- Work order:
Take every line in the entries that includes the word "leading" and copy it.
+++ Data supplied
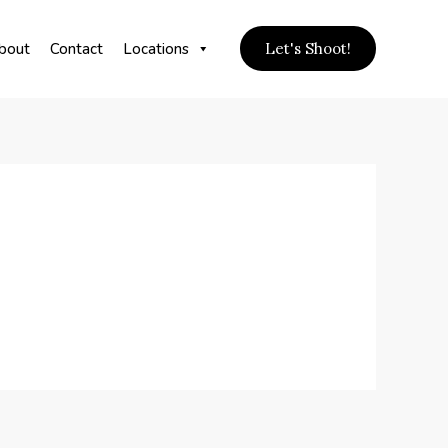
bout
Contact
Locations
Let's Shoot!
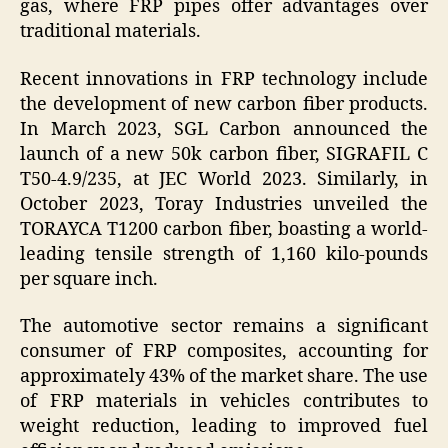
gas, where FRP pipes offer advantages over
traditional materials.
Recent innovations in FRP technology include
the development of new carbon fiber products.
In March 2023, SGL Carbon announced the
launch of a new 50k carbon fiber, SIGRAFIL C
T50-4.9/235, at JEC World 2023. Similarly, in
October 2023, Toray Industries unveiled the
TORAYCA T1200 carbon fiber, boasting a world-
leading tensile strength of 1,160 kilo-pounds
per square inch.
The automotive sector remains a significant
consumer of FRP composites, accounting for
approximately 43% of the market share. The use
of FRP materials in vehicles contributes to
weight reduction, leading to improved fuel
++++++
- Solution for this exercise:
leading tensile strength of 1,160 kilo-pounds
weight reduction, leading to improved fuel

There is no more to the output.